2023-11-27 10:00:08
Cswan’s haunt or methodical reconquest? The progress made in recent years to reindustrialize France does not yet make it possible to resolve the question. As the twelfth edition of Industry Week begins on Monday, November 27, the sector remains in recovery. The seeds of renewal have not yet succeeded in erasing the scars of decades of disintegration of an entire ecosystem of contractors and subcontractors.
By dint of being hammered home, the messages ended up getting through. Political power has taken up the subject, the image of the sector is gradually dusting itself off, the mirages of an economy entirely focused on services have finally dissipated. Relocating, restructuring, abandoning entire manufacturing sectors was done relatively quickly. Regaining lost ground will require a lot of patience, stubbornness and consistency in public policies.

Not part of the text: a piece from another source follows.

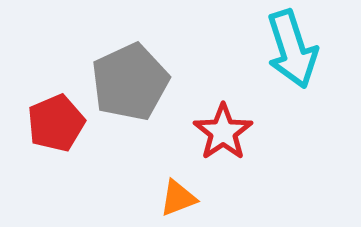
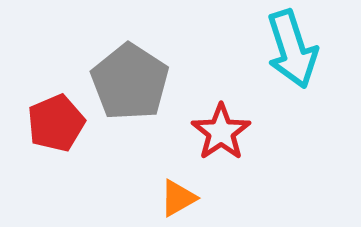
gray pentagon: rotated 14 degrees counterclockwise
red star: moved 2 px left
orange triangle: rotated 9 degrees counterclockwise
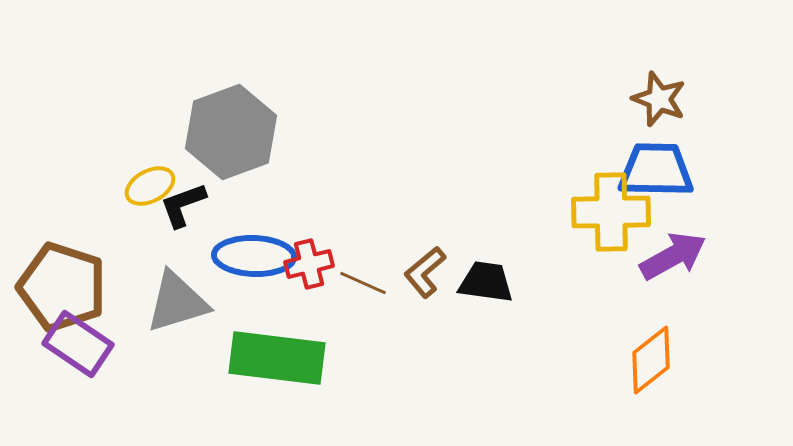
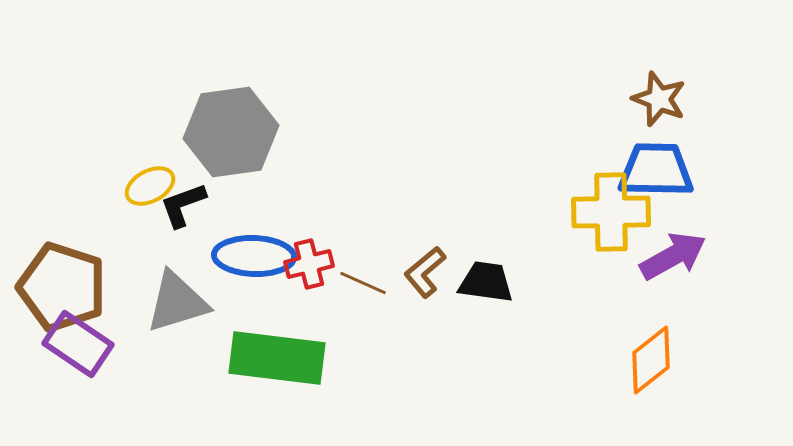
gray hexagon: rotated 12 degrees clockwise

After several years of financial, regulatory and fiscal efforts, the trend has begun to reverse itself. France now creates more factories and industrial jobs than it destroys, which is an encouraging start. But the country remains in the middle of the ford. Spectacular announcements, such as that of the Danish laboratory Novo Nordisk, which has just invested more than 2 billion euros in Chartres (Eure-et-Loir), or the mega-factory projects for batteries for electric cars launched in recent months , cannot be enough to compensate for the declines recorded over the past forty years. The trade balance deficit is there every year to remind us of the magnitude of the task.
A blank page that remains to be written
Wanting to reconstitute our industrial potential identically is illusory. First, the ecological transition requires a radical transformation of production methods. Then, due to the robotization and digitalization of manufacturing, reindustrialization will be less job-rich. Furthermore, the perimeter of the playing field has changed: French reindustrialization will only find its coherence on a European scale. Finally, most factories that have gone to the other side of the world will not return, and a lot of lost know-how is lost forever. Reindustrialization is, essentially, a blank page that remains to be written, not a nostalgic quest for a bygone past.
This is why it is important to precisely define the contours of the reindustrialization desirable for the country. The success of this project also depends on the adaptation of the ecosystem to enable the industries of tomorrow to emerge. There remains a titanic amount of work to be done on education and training. Without a qualified workforce adapted to the challenges of tomorrow, reindustrialization will remain a dead letter. Likewise, without carbon-free energy in sufficient quantity, at predictable and controlled costs, our competitiveness will be stifled and future factories may never see the light of day.
Finally, industrial renewal will depend on an improvement in the availability of land and an acceleration of legal and administrative procedures. To achieve this, we must find the balance between essential simplification and the appropriate framework to guarantee the ecological transition. The challenges are immense, but if France does not manage to overcome them, the continuation of downgrading will be inevitable, with irremediable consequences on employment, the financing of our social model and the sovereignty of the country.